耐圧試験は高電圧を使用するため、安全対策が不可欠です。テスト装置の接地、安全インターロック、漏れ電流トリップ設定(通常5mA以下)、作業者の絶縁手袋着用が必要です。試験後のディスチャージ(残留電荷の放電)も安全上重要な手順です。
試験電圧と時間を規格に基づき設定する
漏れ電流の判定値を設定する
安全対策と作業手順を確立する
4. 引張試験(プルテスト)
引張試験は、圧着やはんだ付けなどの接続部の機械的強度を検証するテストです。UL 486AやIPC/WHMA-A-620で規定された最小引張力(ワイヤーゲージに応じて設定)以上の強度を確認します。例えば、AWG 22では約17N、AWG 18では約45Nが目安です。
引張試験は、製造開始時、設定変更時、定期的な品質確認時に実施される抜取テストです。デジタルフォースゲージまたは引張試験機を使用し、接続部に徐々に引張力を加えて破壊点を記録します。非破壊の確認引張(定格の60-70%)も行われます。
ワイヤーゲージに応じた最小引張力を設定する
引張試験の実施頻度を決定する
フォースゲージの校正を定期的に実施する
5. 環境試験
環境試験は、ワイヤーハーネスが使用環境下で要求される性能を維持できることを検証する型式試験です。温度サイクル試験(-40~+125°C、500-1000サイクル)、振動試験(5-2000Hz)、耐湿試験(85°C/85%RH)、塩水噴霧試験(JIS Z 2371)が主要な試験項目です。
自動車向けでは、LV 124/LV 214(VWグループ)、ES規格(トヨタ)、NES規格(日産)など、OEM独自の環境試験規格が適用される場合があります。これらの規格は一般規格より厳しい条件を設定していることが多いです。
使用環境に基づく環境試験項目を選定する
OEM固有の試験規格の要否を確認する
試験サンプル数と合否基準を決定する
6. 外観検査
外観検査は、IPC/WHMA-A-620の基準に基づいて、圧着状態、はんだ付け品質、配線処理、保護材の適用、ラベリング、コネクタの状態を目視で確認します。拡大鏡(3-10倍)または実体顕微鏡を使用して微細な不良を検出します。
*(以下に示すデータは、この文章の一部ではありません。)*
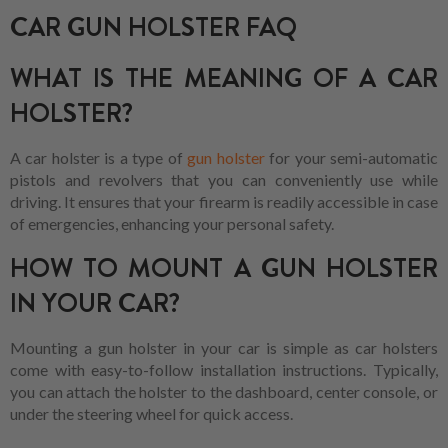
CAR GUN HOLSTER FAQ
WHAT IS THE MEANING OF A CAR
HOLSTER?
A car holster is a type of
gun holster
for your semi-automatic
pistols and revolvers that you can conveniently use while
driving. It ensures that your firearm is readily accessible in case
of emergencies, enhancing your personal safety.
HOW TO MOUNT A GUN HOLSTER
IN YOUR CAR?
Mounting a gun holster in your car is simple as car holsters
come with easy-to-follow installation instructions. Typically,
you can attach the holster to the dashboard, center console, or
under the steering wheel for quick access.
外観検査の判定基準は、「目標」「許容」「不適合」の3段階で設定されます。検査員の主観による判定のばらつきを最小化するために、リミットサンプル(限度見本)の設定と定期的な検査員の能力評価が重要です。
IPC-620に基づく検査基準書を作成する
リミットサンプルを設定する
検査員の定期的な能力評価を実施する
7. 自動テストシステム
自動テストシステム(ATE)は、導通試験、耐圧試験、絶縁抵抗試験を1台の装置で統合的に実施できます。テストフィクスチャにハーネスをセットし、自動的に全テスト項目を実行して合否判定を行います。テスト時間は30秒-3分程度です。
高度なATEシステムは、テストデータの自動記録、統計分析(SPC)、バーコードによるトレーサビリティ、MES(製造実行システム)との連携機能を備えています。初期投資(100-1000万円)は大きいですが、全数テストの信頼性と効率を大幅に向上させます。
ATEの導入コストと効果を評価する
テストフィクスチャの設計・製作を計画する
テストデータの自動記録とSPCを導入する
8. テスト記録と文書化
テスト記録は、品質保証の証拠として、また不良発生時のトレーサビリティのために不可欠です。テスト結果、日時、設備ID、作業者、合否判定、不良内容の記録を、ロットまたはシリアル番号に紐付けて管理します。
テスト記録の保管期間は、製品の用途と規制要件によって異なります。一般産業用では5年、自動車用では15年、医療機器用では製品の最終出荷から10年以上が一般的です。電子記録の場合は、データの完全性とバックアップの確保が重要です。